The answer is all of the entries below, repeated exactly and free of pictures.

---- Source material

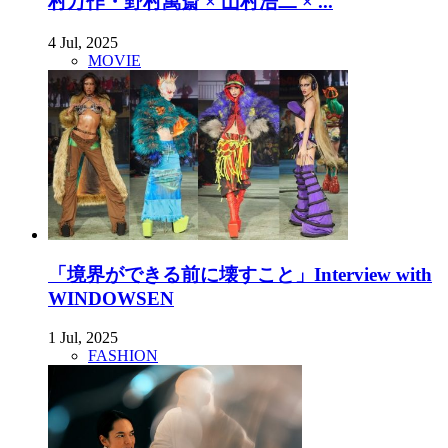
村万作・野村萬斎 × 山村浩二 × ...
4 Jul, 2025
MOVIE
「境界ができる前に壊すこと」Interview with
WINDOWSEN
1 Jul, 2025
FASHION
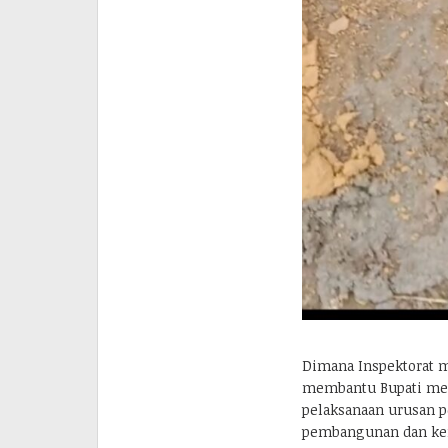
Dimana Inspektorat
membantu Bupati me
pelaksanaan urusan p
pembangunan dan kem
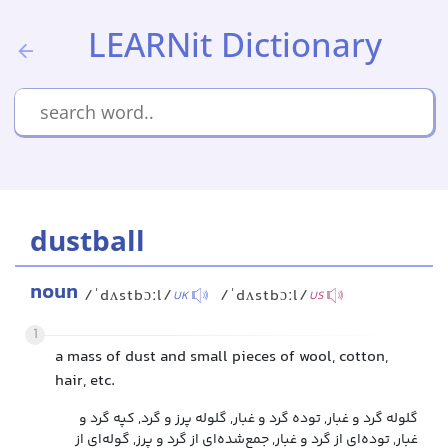
LEARNit Dictionary
dustball
noun
/ˈdʌstbɔːl/
/ˈdʌstbɔːl/
UK
US
1
a mass of dust and small pieces of wool, cotton,
hair, etc.
گلوله گرد و غبار, توده گرد و غبار, گلوله پرز و گرد, کپه گرد و
غبار, توده‌ای از گرد و غبار, جمع‌شده‌ای از گرد و پرز, گوله‌ای از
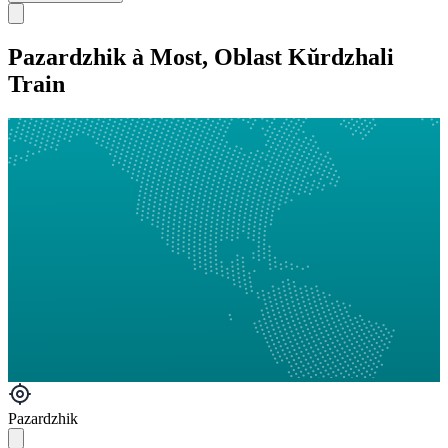
Pazardzhik à Most, Oblast Kŭrdzhali
Train
Pazardzhik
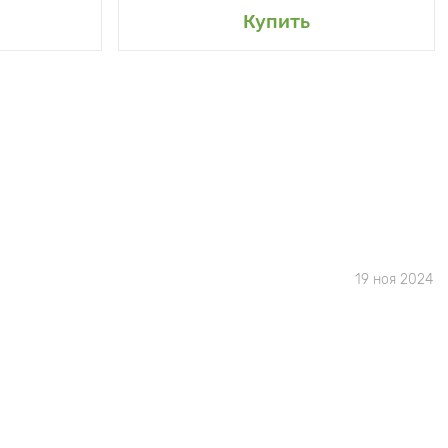
Купить
19 ноя 2024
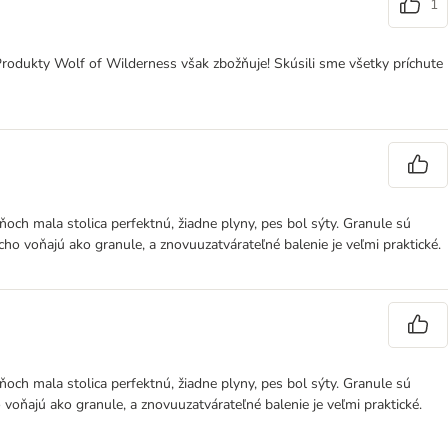
1
 Produkty Wolf of Wilderness však zbožňuje! Skúsili sme všetky príchute
ňoch mala stolica perfektnú, žiadne plyny, pes bol sýty. Granule sú
ducho voňajú ako granule, a znovuuzatvárateľné balenie je veľmi praktické.
ňoch mala stolica perfektnú, žiadne plyny, pes bol sýty. Granule sú
ho voňajú ako granule, a znovuuzatvárateľné balenie je veľmi praktické.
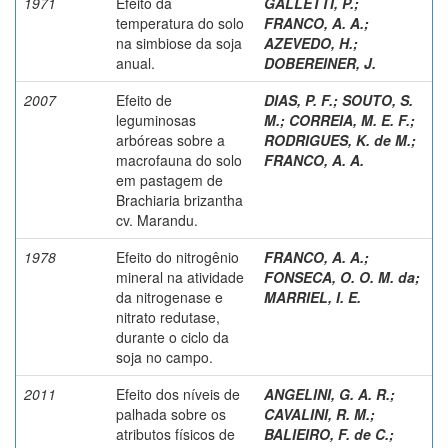
1971
Efeito da
GALLETTI, P.
;
temperatura do solo
FRANCO, A. A.
;
na simbiose da soja
AZEVEDO, H.
;
anual.
DOBEREINER, J.
2007
Efeito de
DIAS, P. F.
;
SOUTO, S.
leguminosas
M.
;
CORREIA, M. E. F.
;
arbóreas sobre a
RODRIGUES, K. de M.
;
macrofauna do solo
FRANCO, A. A.
em pastagem de
Brachiaria brizantha
cv. Marandu.
1978
Efeito do nitrogênio
FRANCO, A. A.
;
mineral na atividade
FONSECA, O. O. M. da
;
da nitrogenase e
MARRIEL, I. E.
nitrato redutase,
durante o ciclo da
soja no campo.
2011
Efeito dos níveis de
ANGELINI, G. A. R.
;
palhada sobre os
CAVALINI, R. M.
;
atributos físicos de
BALIEIRO, F. de C.
;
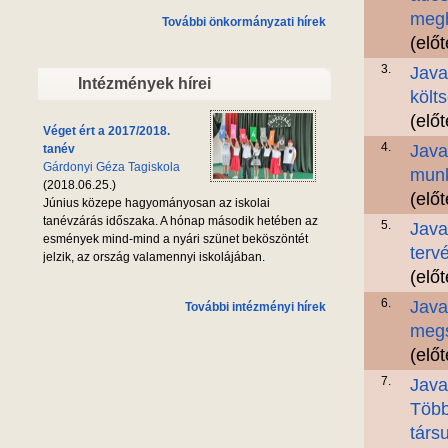
megh
További önkormányzati hírek
(elő
3.
Java
Intézmények hírei
költ
(elő
Véget ért a 2017/2018.
4.
Java
tanév
Gárdonyi Géza Tagiskola
munk
(2018.06.25.)
(elő
Június közepe hagyományosan az iskolai
tanévzárás időszaka. A hónap második hetében az
5.
Java
esmények mind-mind a nyári szünet beköszöntét
terv
jelzik, az ország valamennyi iskolájában.
(elő
6.
Java
További intézményi hírek
megs
(elő
7.
Java
Több
társ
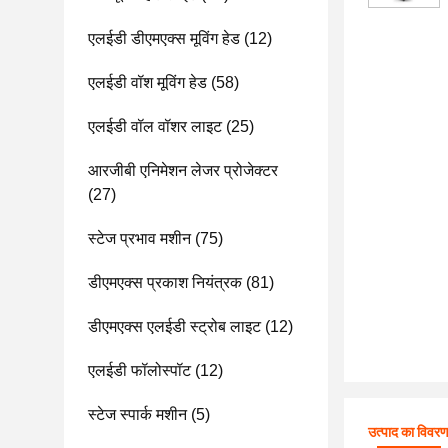
एलईडी डीएमएक्स मूविंग हेड
(12)
एलईडी वॉश मूविंग हेड
(58)
एलईडी वॉल वॉशर लाइट
(25)
आरजीबी एनिमेशन लेजर प्रोजेक्टर
(27)
स्टेज प्रभाव मशीन
(75)
डीएमएक्स प्रकाश नियंत्रक
(81)
डीएमएक्स एलईडी स्ट्रोब लाइट
(12)
एलईडी फॉलोस्पॉट
(12)
स्टेज स्पार्क मशीन
(5)
उत्पाद का विवर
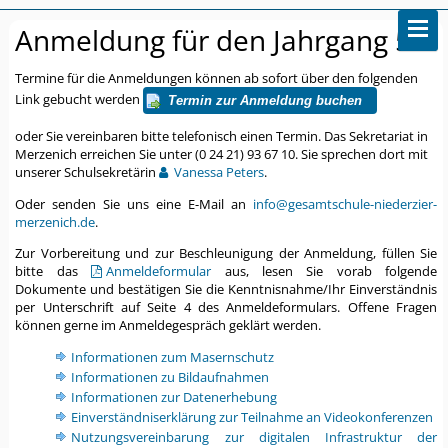
Anmeldung für den Jahrgang 5
Termine für die Anmeldungen können ab sofort über den folgenden
Link gebucht werden
Termin zur Anmeldung buchen
oder Sie vereinbaren bitte telefonisch einen Termin. Das Sekretariat in
Merzenich erreichen Sie unter (0 24 21) 93 67 10. Sie sprechen dort mit
unserer Schulsekretärin
Vanessa Peters
.
Oder senden Sie uns eine E-Mail an
info@gesamtschule-niederzier-
merzenich.de
.
Zur Vorbereitung und zur Beschleunigung der Anmeldung, füllen Sie
bitte das
Anmeldeformular
aus, lesen Sie vorab folgende
Dokumente und bestätigen Sie die Kenntnisnahme/Ihr Einverständnis
per Unterschrift auf Seite 4 des Anmeldeformulars. Offene Fragen
können gerne im Anmeldegespräch geklärt werden.
Informationen zum Masernschutz
Informationen zu Bildaufnahmen
Informationen zur Datenerhebung
Einverständniserklärung zur Teilnahme an Videokonferenzen
Nutzungsvereinbarung zur digitalen Infrastruktur der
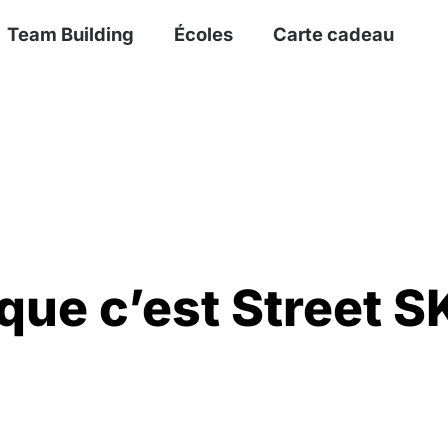
Team Building
Écoles
Carte cadeau
que c’est Street S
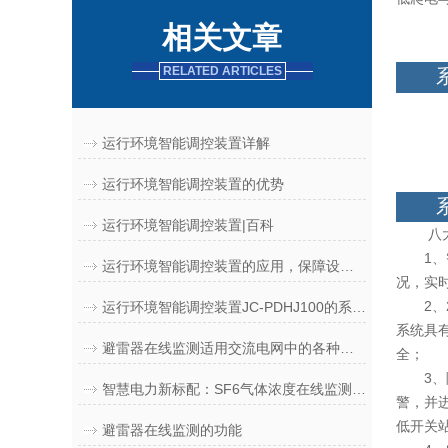
相关文章
RELATED ARTICLES
运行环境智能调控装置详解
运行环境智能调控装置的优势
运行环境智能调控装置|百科
八大
1、智
运行环境智能调控装置的应用，保障设施安全，驱动行业智能化升级
况，实
2、2
运行环境智能调控装置JC-PDHJ100的系统功能深度解析
系统具
避雷器在线监测适用交流电网中的各种避雷器
全；
3、除
智慧电力新标配：SF6气体浓度在线监测系统应用场景
警，并
低开关
避雷器在线监测的功能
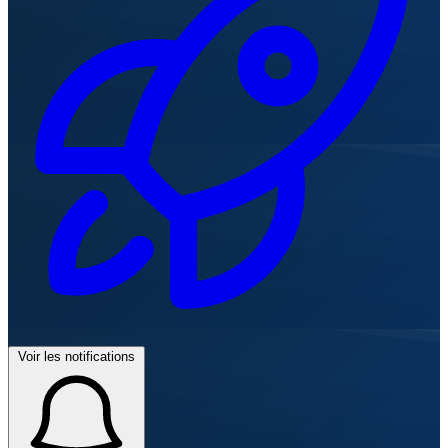
Voir les notifications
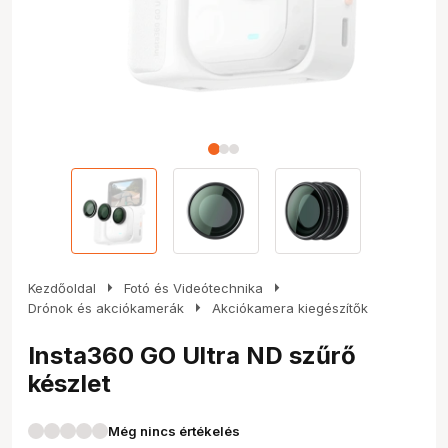
arrow_right
arrow_right
Kezdőoldal
Fotó és Videótechnika
arrow_right
Drónok és akciókamerák
Akciókamera kiegészítők
Insta360 GO Ultra ND szűrő
készlet
Még nincs értékelés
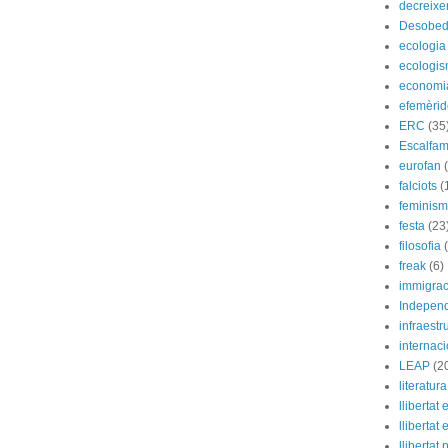
decreix
Desobed
ecologia
ecologi
economi
efemèrid
ERC
(35
Escalfam
eurofan
falciots
(
feminis
festa
(23
filosofia
freak
(6)
immigrac
Indepen
infraestr
internac
LEAP
(2
literatura
llibertat 
llibertat 
llibertat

--------

» **Response**:
村万作・野村萬斎 × 山村浩二 × ...
4 Jul, 2025
MOVIE
「境界ができる前に壊すこと」Interview with
WINDOWSEN
1 Jul, 2025
FASHION
Dimana Inspektorat
membantu Bupati me
pelaksanaan urusan p
pembangunan dan kem
LEARNit Dictionary
dustball
noun
/ˈdʌstbɔːl/
/ˈdʌstbɔːl/
UK
US
1
a mass of dust and small pieces of wool, cotton,
hair, etc.
گلوله گرد و غبار, توده گرد و غبار, گلوله پرز و گرد, کپه گرد و
غبار, توده‌ای از گرد و غبار, جمع‌شده‌ای از گرد و پرز, گوله‌ای از
Pazardzhik à Most, Oblast Kŭrdzhali
Train
Pazardzhik
Купить
19 ноя 2024
1
 Produkty Wolf of Wilderness však zbožňuje! Skúsili sme všetky príchute
ňoch mala stolica perfektnú, žiadne plyny, pes bol sýty. Granule sú
ducho voňajú ako granule, a znovuuzatvárateľné balenie je veľmi praktické.
ňoch mala stolica perfektnú, žiadne plyny, pes bol sýty. Granule sú
ho voňajú ako granule, a znovuuzatvárateľné balenie je veľmi praktické.
1971
Efeito da
GALLETTI, P.
;
temperatura do solo
FRANCO, A. A.
;
na simbiose da soja
AZEVEDO, H.
;
anual.
DOBEREINER, J.
2007
Efeito de
DIAS, P. F.
;
SOUTO, S.
leguminosas
M.
;
CORREIA, M. E. F.
;
arbóreas sobre a
RODRIGUES, K. de M.
;
macrofauna do solo
FRANCO, A. A.
em pastagem de
Brachiaria brizantha
cv. Marandu.
1978
Efeito do nitrogênio
FRANCO, A. A.
;
mineral na atividade
FONSECA, O. O. M. da
;
da nitrogenase e
MARRIEL, I. E.
nitrato redutase,
durante o ciclo da
soja no campo.
2011
Efeito dos níveis de
ANGELINI, G. A. R.
;
palhada sobre os
CAVALINI, R. M.
;
atributos físicos de
BALIEIRO, F. de C.
;
megh
További önkormányzati hírek
(elő
3.
Java
Intézmények hírei
költ
(elő
Véget ért a 2017/2018.
4.
Java
tanév
Gárdonyi Géza Tagiskola
munk
(2018.06.25.)
(elő
Június közepe hagyományosan az iskolai
tanévzárás időszaka. A hónap második hetében az
5.
Java
esmények mind-mind a nyári szünet beköszöntét
terv
jelzik, az ország valamennyi iskolájában.
(elő
6.
Java
További intézményi hírek
megs
(elő
7.
Java
Több
társ
एलईडी डीएमएक्स मूविंग हेड
(12)
एलईडी वॉश मूविंग हेड
(58)
एलईडी वॉल वॉशर लाइट
(25)
आरजीबी एनिमेशन लेजर प्रोजेक्टर
(27)
स्टेज प्रभाव मशीन
(75)
डीएमएक्स प्रकाश नियंत्रक
(81)
डीएमएक्स एलईडी स्ट्रोब लाइट
(12)
एलईडी फॉलोस्पॉट
(12)
स्टेज स्पार्क मशीन
(5)
उत्पाद का विवर
Anmeldung für den Jahrgang 5
Termine für die Anmeldungen können ab sofort über den folgenden
Link gebucht werden
Termin zur Anmeldung buchen
oder Sie vereinbaren bitte telefonisch einen Termin. Das Sekretariat in
Merzenich erreichen Sie unter (0 24 21) 93 67 10. Sie sprechen dort mit
unserer Schulsekretärin
Vanessa Peters
.
Oder senden Sie uns eine E-Mail an
info@gesamtschule-niederzier-
merzenich.de
.
Zur Vorbereitung und zur Beschleunigung der Anmeldung, füllen Sie
bitte das
Anmeldeformular
aus, lesen Sie vorab folgende
Dokumente und bestätigen Sie die Kenntnisnahme/Ihr Einverständnis
per Unterschrift auf Seite 4 des Anmeldeformulars. Offene Fragen
können gerne im Anmeldegespräch geklärt werden.
Informationen zum Masernschutz
Informationen zu Bildaufnahmen
Informationen zur Datenerhebung
Einverständniserklärung zur Teilnahme an Videokonferenzen
Nutzungsvereinbarung zur digitalen Infrastruktur der
Team Building
Écoles
Carte cadeau
que c’est Street S
相关文章
RELATED ARTICLES
运行环境智能调控装置详解
运行环境智能调控装置的优势
运行环境智能调控装置|百科
八大
1、智
运行环境智能调控装置的应用，保障设施安全，驱动行业智能化升级
况，实
2、2
运行环境智能调控装置JC-PDHJ100的系统功能深度解析
系统具
避雷器在线监测适用交流电网中的各种避雷器
全；
3、除
智慧电力新标配：SF6气体浓度在线监测系统应用场景
警，并
低开关
避雷器在线监测的功能
Voir les notifications
arrow_right
arrow_right
Kezdőoldal
Fotó és Videótechnika
arrow_right
Drónok és akciókamerák
Akciókamera kiegészítők
Insta360 GO Ultra ND szűrő
készlet
Még nincs értékelés
decreix
Desobed
ecologia
ecologi
economi
efemèrid
ERC
(35
Escalfam
eurofan
falciots
(
feminis
festa
(23
filosofia
freak
(6)
immigrac
Indepen
infraestr
internac
LEAP
(2
literatura
llibertat 
llibertat 
llibertat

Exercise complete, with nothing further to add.